Doch während wir die empfindlichen Ökosysteme unseres Planeten zerstören, zerfasern auch unsere kulturellen Bindungen an die Natur. Ein Artikel im Magazin Grist wies kürzlich darauf hin, dass Wörter wie „Moos“, „Rabe“ und „Eichel“ aus dem Wortschatz von Kindern verschwinden. Der Gebrauch naturbezogener Begriffe in der englischen Literatur ist seit 1800 um mehr als sechzig Prozent zurückgegangen. Wenn die Natur aus der Sprache verschwindet, verschwindet auch die Möglichkeit, sie zu lieben.

Wenn mein Sohn und ich eines Tages tatsächlich diese Tauchreise unternehmen, wird er das Meer bestaunen. Doch er wird nicht wissen, was verloren ging – die Korallen vor der Bleiche, die Fische vor der Überfischung, die Vielfalt vor dem Kollaps. Für ihn wird die verarmte Welt die einzige sein. Wissenschaftler nennen das den „shifting baseline“ – jede Generation akzeptiert eine ärmere Welt als normal.

Und doch glaube ich, dass Kunst und Erzählung diese Kluft überbrücken können – indem sie kommenden Generationen helfen, eine Vorstellung planetarer Vielfalt in sich zu tragen, selbst wenn sie sie nie direkt erleben. Wenn wir die biologische Vielfalt der Vergangenheit nicht bewahren können, können wir sie vielleicht in unserer Vorstellung lebendig halten. Manche nennen das „imagination rewilding“ – die Wiederverwilderung unserer Vorstellungskraft: die Fähigkeit zurückzugewinnen, sich blühendes Leben vorzustellen. Ich glaube, diese Fähigkeit, sich eine unversehrte Natur lebendig auszumalen, ist eine Voraussetzung dafür, reale Ökosysteme zu regenerieren.

Die Illustrationen, die ich verwende, stammen aus der vorindustriellen Zeit; die Vielfalt, die sie zeigen, ist längst verloren. Doch das Potenzial für eine neue geologische Ära existiert – und wir könnten helfen, sie hervorzubringen. In diesem Sinne ist meine Arbeit auch ein Versprechen: nicht, die für immer verlorenen Arten zurückzubringen, sondern die Möglichkeit zu bezeugen, dass das Leben – unendlich wandlungsfähig – in neuer Form wieder gedeihen kann.

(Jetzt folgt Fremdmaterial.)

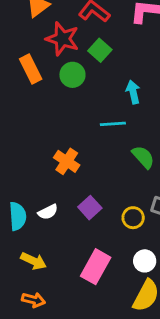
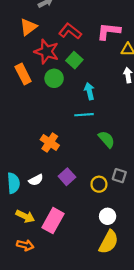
cyan arrow: (133, 92) -> (89, 91), moved
pink rectangle: (96, 267) -> (53, 221), moved

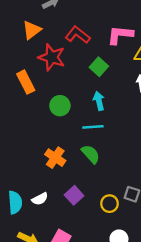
green square: (74, 60) -> (99, 67), moved
green circle: (54, 78) -> (60, 106), moved
green semicircle: (106, 139) -> (91, 154), moved

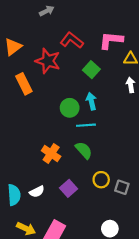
orange triangle: (32, 30) -> (13, 47), moved
green circle: (60, 106) -> (70, 108), moved
yellow circle: (109, 204) -> (101, 180), moved

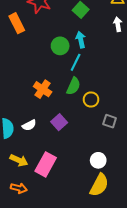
cyan line: (86, 125) -> (76, 62), turned -60
green semicircle: (84, 150) -> (73, 86), turned 66
yellow circle: (101, 180) -> (91, 99), moved

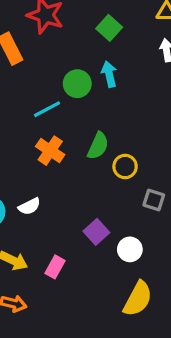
cyan line: (76, 62) -> (47, 109), moved, turned 36
purple square: (59, 122) -> (96, 232), moved
white circle: (98, 160) -> (130, 249), moved
pink rectangle: (46, 164) -> (55, 267), size x0.6

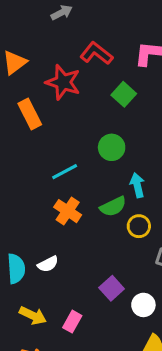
cyan arrow: (109, 74) -> (137, 185), moved
green circle: (77, 84) -> (112, 147), moved
green semicircle: (98, 146) -> (113, 206), turned 40

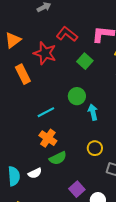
cyan arrow: (137, 185) -> (93, 112), moved
green semicircle: (113, 206) -> (58, 158), moved

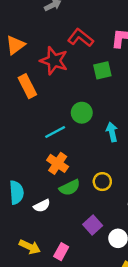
green square: (85, 61) -> (102, 70), turned 35
green circle: (77, 96) -> (82, 113), moved
yellow circle: (95, 148) -> (102, 182), moved
cyan semicircle: (14, 176) -> (16, 192), moved

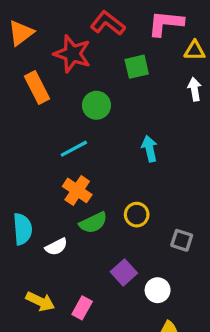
green circle: (82, 113) -> (96, 105), moved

Meine Kunst ist nicht nostalgisch; sie soll aufrütteln. Seht, was unser Planet hervorgebracht hat – staunt über die Vielfalt, über die schillernden Farben auf dem Flügel eines Kolibris. Schüttelt unsere Hybris ab: Unsere Technologie kann nicht einmal das bescheidenste lebenserhaltende System nachbilden – unseren Boden, der noch immer weniger verstanden ist als unsere Galaxie.

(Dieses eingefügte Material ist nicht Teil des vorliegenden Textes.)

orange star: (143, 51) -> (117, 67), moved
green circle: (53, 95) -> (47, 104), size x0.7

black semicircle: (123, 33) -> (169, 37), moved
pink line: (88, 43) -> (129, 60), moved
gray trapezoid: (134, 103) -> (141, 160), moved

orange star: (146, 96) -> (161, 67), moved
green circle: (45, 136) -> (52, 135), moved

Wenn die Trauer zu schwer wird, stelle ich mir meinen Sohn vor – erwachsen, wie er unter die Oberfläche eines zukünftigen Meeres taucht: wärmer, aber noch lebendig. Ich sehe ihn schwimmen, Leben entdecken, das allen Widrigkeiten zum Trotz weiterbesteht.

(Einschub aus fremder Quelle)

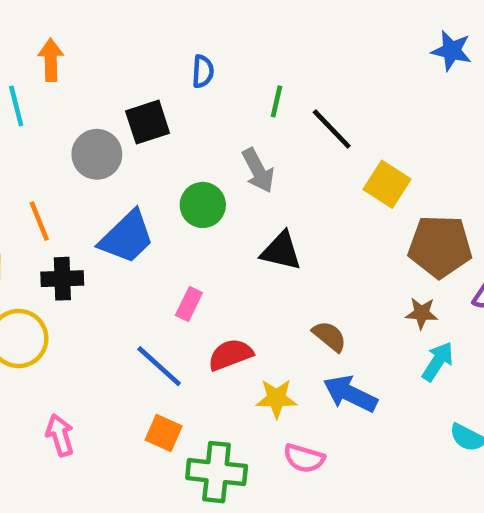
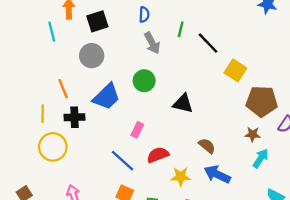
black square: (148, 122) -> (97, 21), moved
gray arrow: (258, 170) -> (152, 43), moved

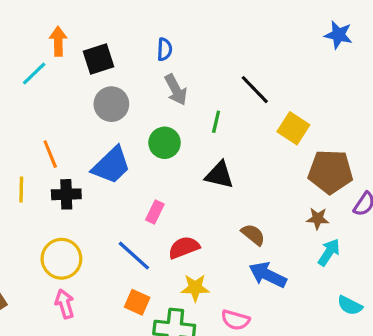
green line: (181, 29) -> (216, 122), moved
cyan line: (52, 32) -> (34, 74), turned 60
gray circle: (92, 56) -> (111, 104), moved
yellow circle: (53, 147) -> (61, 259), moved
yellow star: (181, 177) -> (195, 288), moved

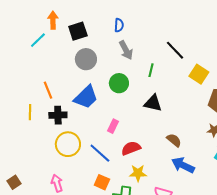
yellow circle: (61, 259) -> (68, 144), moved

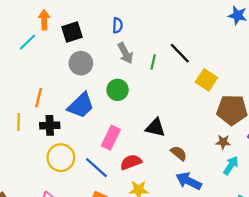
green line: (151, 70) -> (153, 62), moved
orange line: (48, 90) -> (39, 98), turned 36
black triangle: (153, 103) -> (155, 128), moved
pink rectangle: (113, 126) -> (111, 138), size x1.5

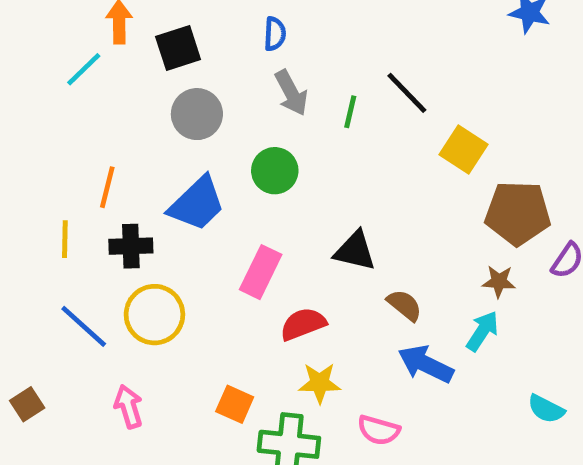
cyan arrow: (231, 165) -> (482, 331), moved
blue line: (96, 168) -> (84, 326), moved

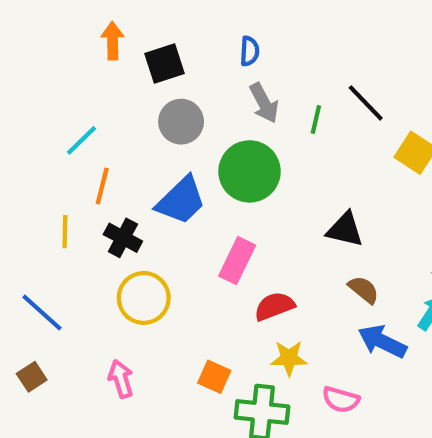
cyan line: (84, 69) -> (81, 140), moved
green circle: (275, 171) -> (249, 171), size x1.5
black cross: (131, 246) -> (123, 238), turned 30
black triangle: (355, 251) -> (345, 229), moved
blue line: (84, 326) -> (42, 312), moved

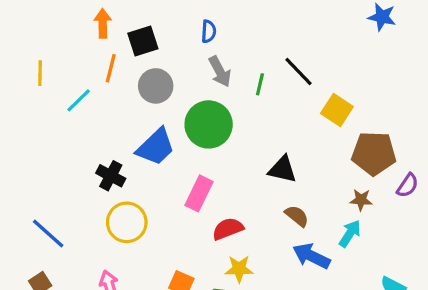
orange line: (102, 186) -> (111, 68), moved
yellow line: (65, 232) -> (40, 73), moved

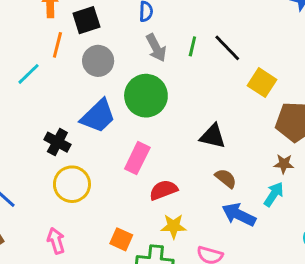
green line: (260, 84) -> (192, 46), moved

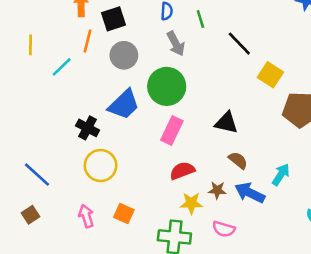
green line: (192, 46) -> (200, 19), moved, turned -30
pink rectangle: (137, 158) -> (172, 131), moved
brown star: (284, 164) -> (217, 190), moved
orange square: (121, 239) -> (124, 214), moved

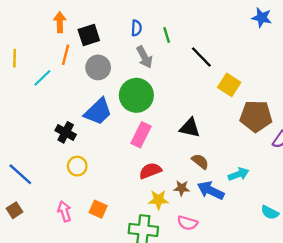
yellow circle: (101, 166) -> (77, 166), size x0.7
cyan arrow: (281, 175) -> (238, 174), turned 36

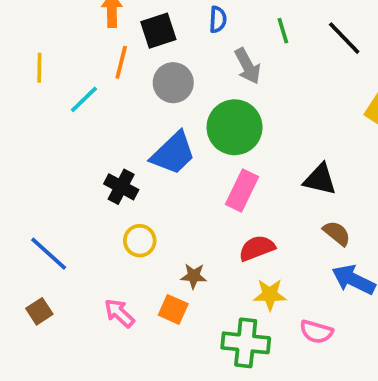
blue semicircle: (136, 28) -> (218, 19), moved
black line: (201, 57) -> (344, 38), moved
brown star: (182, 188) -> (194, 276), moved
pink arrow: (64, 211) -> (119, 313), turned -30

Vielleicht ist das jetzt unsere Aufgabe: die Schönheit und den Verlust zugleich zu halten, zu trauern, ohne sich abzuwenden, und sich die Vielfalt vorzustellen, die eines Tages zurückkehren könnte. Denn bevor wir die lebendige Welt erneuern können, müssen wir sie erst in unserem Geist hell bewahren.